Fig. 8: Comparison of evolutionary rate distributions for top-ranking proteins from each method with the whole proteome.
From: Evolutionary sparse learning reveals the shared genetic basis of convergent traits

a The distributions of mammalian evolutionary rates are shown for the top 100 ranking convergent proteins for ESL-PSC, CCS, CSUBST ωc, ASR-Codon, and Hyphy BUSTED, along with the distribution for all 14,509 orthologous protein alignments. The orange dashed line shows the median evolutionary rate for the whole proteome dataset. Differences between each top 100-protein distribution and the whole-proteome distribution were assessed by a two-sided two-sample Kolmogorov–Smirnov test. The exact P-values for the comparisons are as follows: ESL-PSC, P = 0.4789346; CCS, P = 3.320747 × 10−12; CSUBST ωc, P = 6.009956 × 10−10; ASR-Codon, P = 1.241988 × 10−12; HyPhy BUSTED, P = 0.01697650. Differences between the distributions for each top 100 protein list and the whole proteome were assessed by two-sample Kolmogorov-Smirnov tests with P-values shown above each method. The distribution for the top 100 ESL-PSC proteins is not significantly different than that of the whole proteome (2 sample K-S P = 0.479), indicating that ESL-PSC results were not biased toward proteins exhibiting pervasively slower or faster evolution across the mammalian tree. The Hyphy BUSTED method is included for comparison, but as a method that detects diversifying selection and not convergent substitutions, it is expected to find somewhat faster-evolving proteins.

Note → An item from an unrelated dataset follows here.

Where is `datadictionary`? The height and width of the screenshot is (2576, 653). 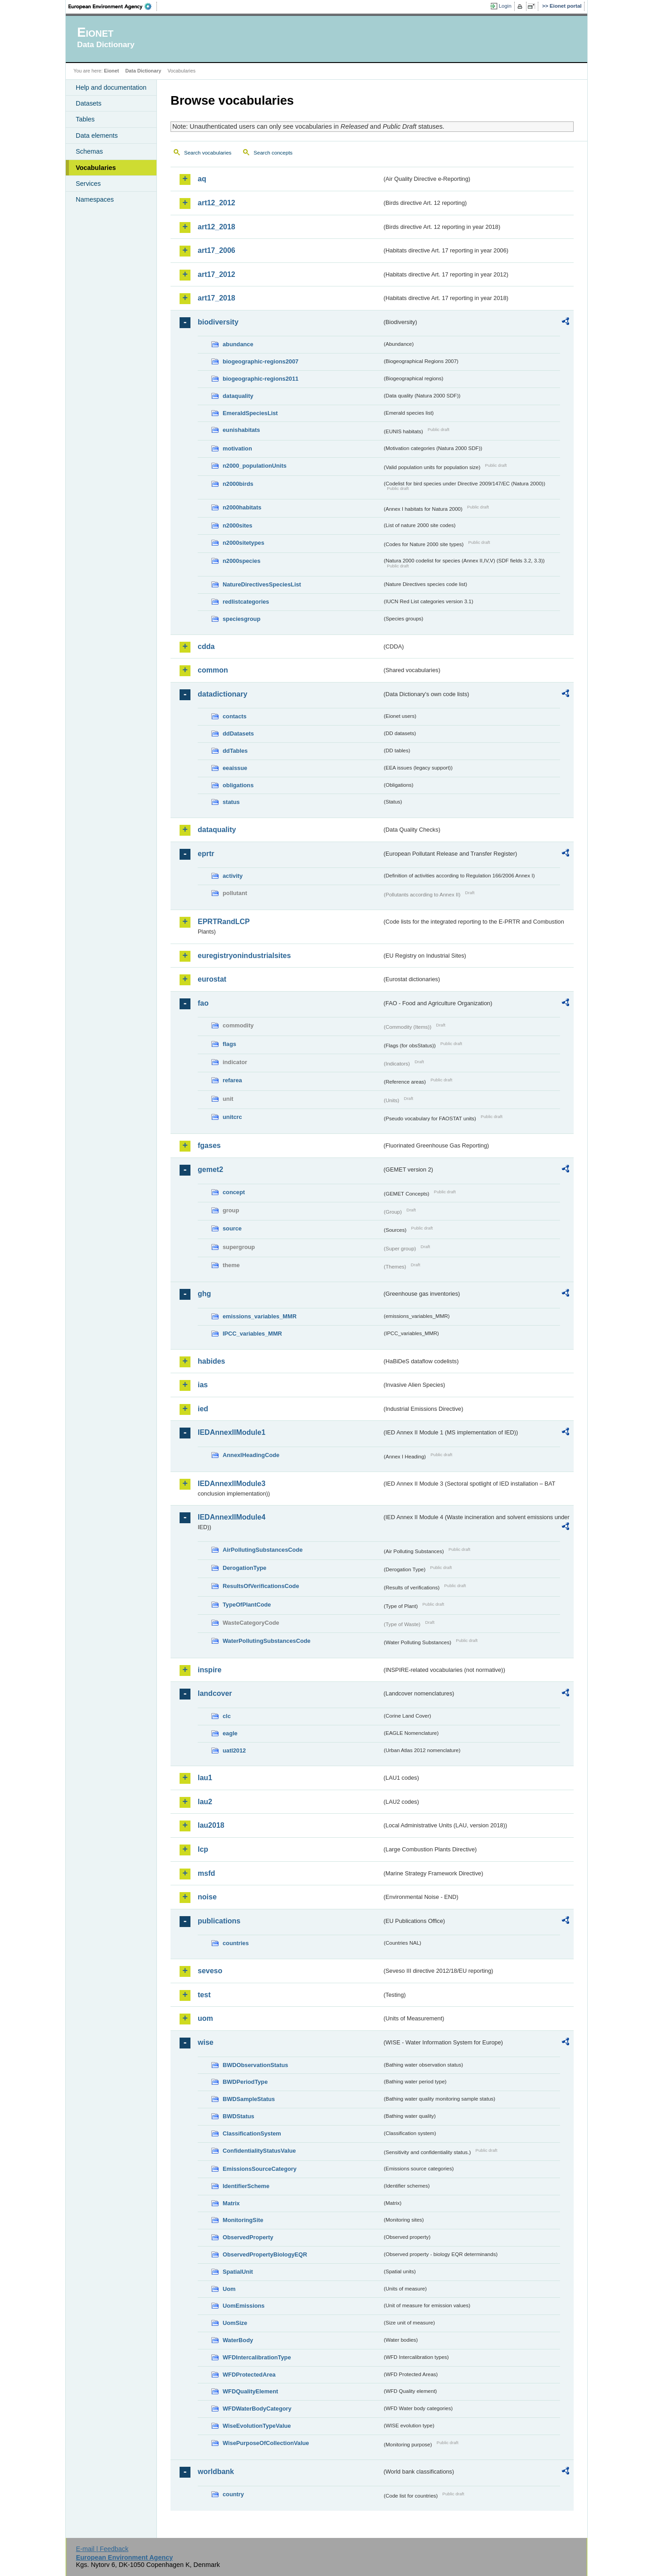 datadictionary is located at coordinates (222, 694).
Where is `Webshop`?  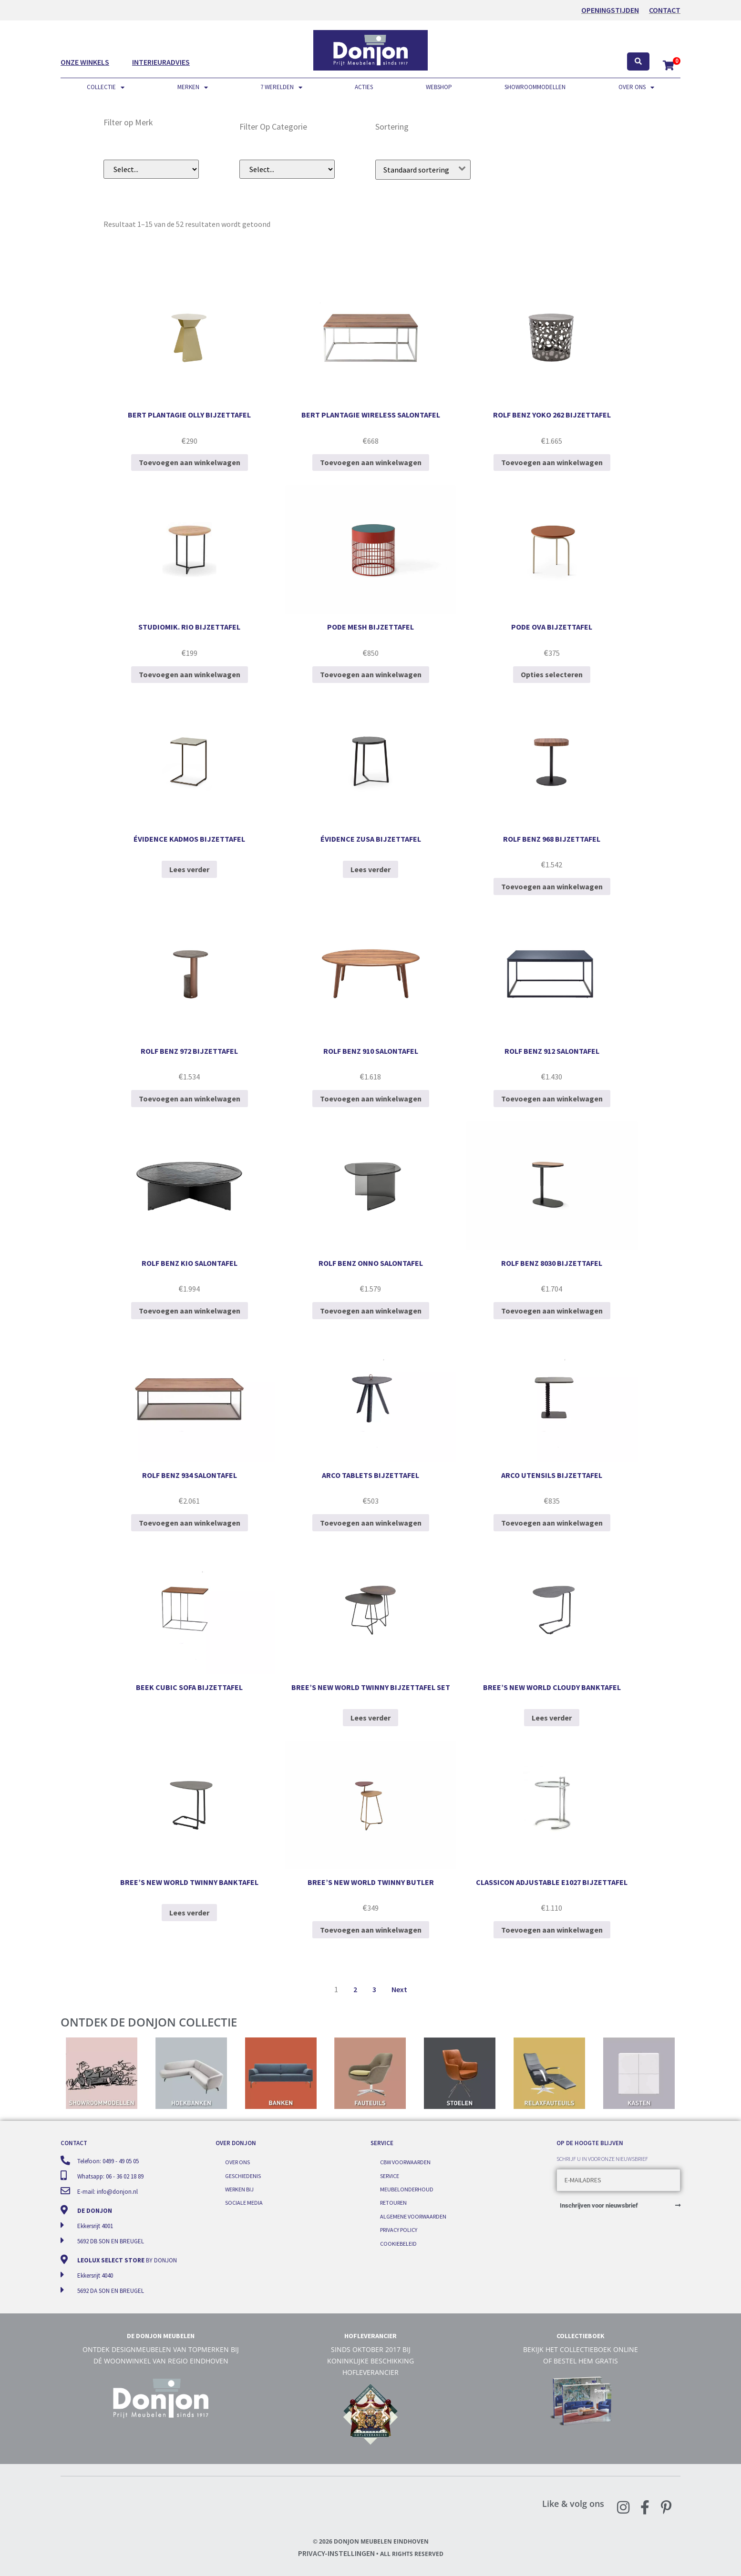 Webshop is located at coordinates (439, 87).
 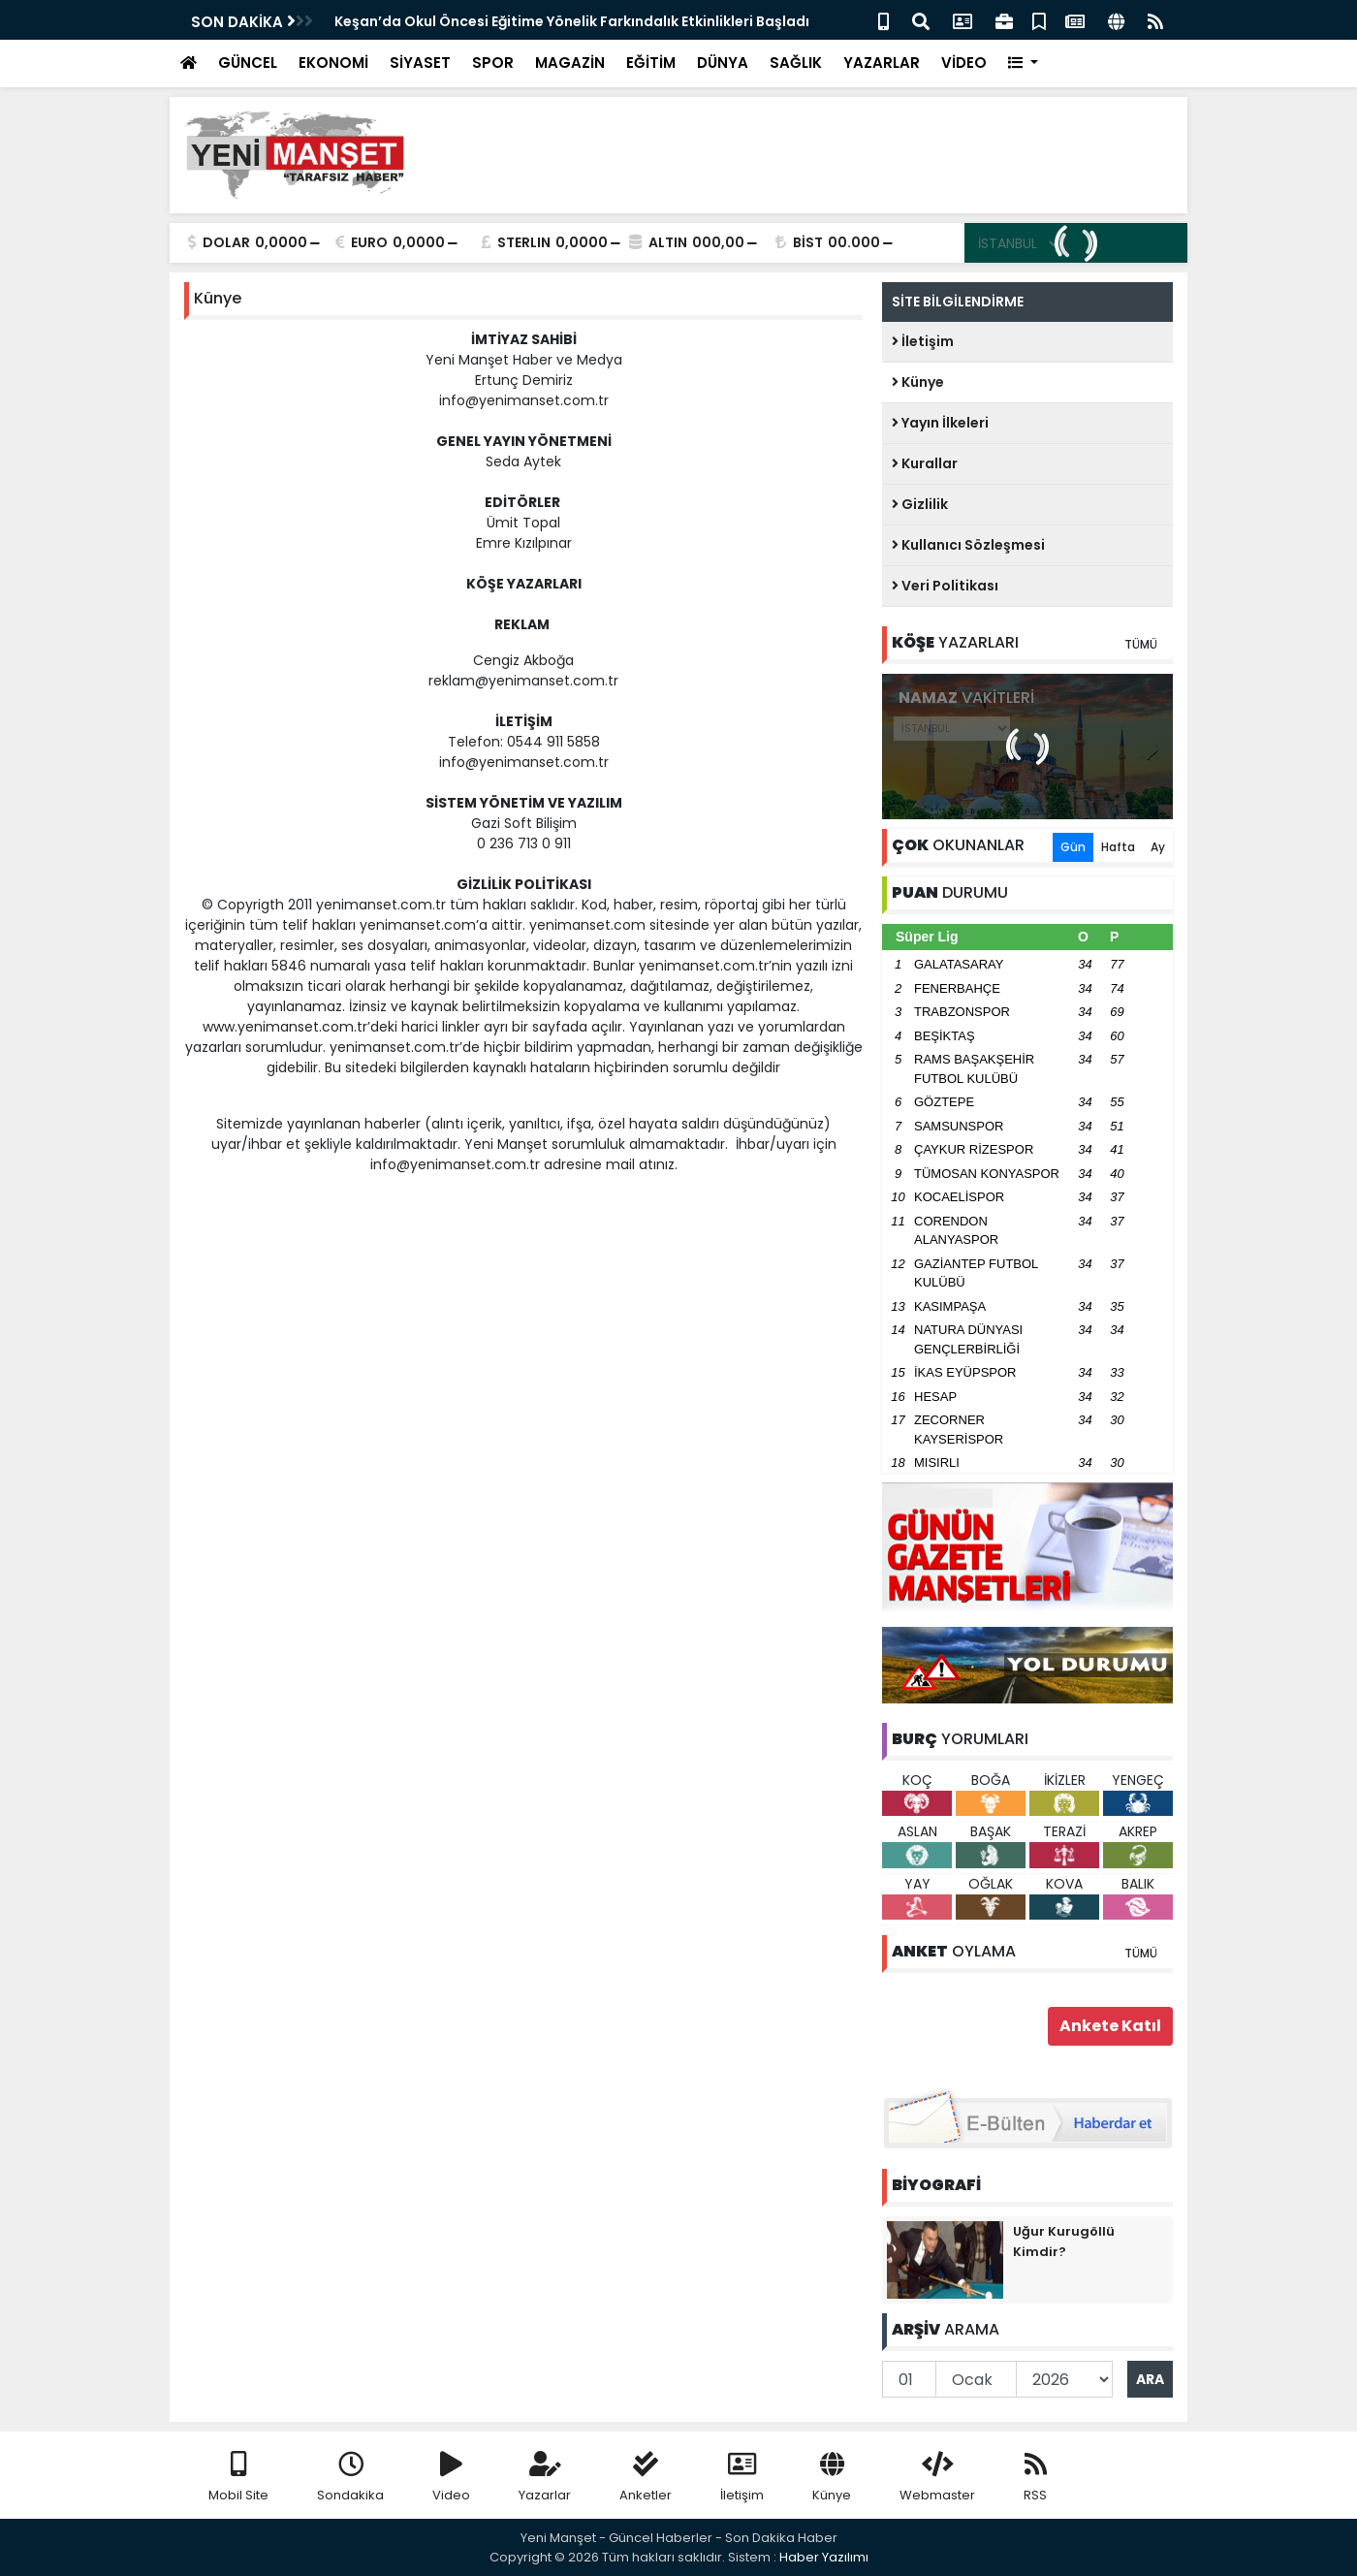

Evolutionary rates are measured in substitutions per site per billion years and are calculated for each gene alignment as the total branch length of the maximum likelihood gene tree as reported by the OrthoMaM database37 divided by the total time in the consensus species timetree59 pruned for taxon sampling variation across gene alignments. Violin plots show the kernel density estimate of the evolutionary rate distributions. Embedded box plots indicate the median (center line), interquartile range (bounds of the box), and 1.5 times the interquartile range (whiskers). b Differences in the median evolutionary rate between the top 100 proteins of each method and that of the whole proteome. Error bars indicate 95% bootstrap confidence intervals of the median difference for each method (see Supplementary Methods).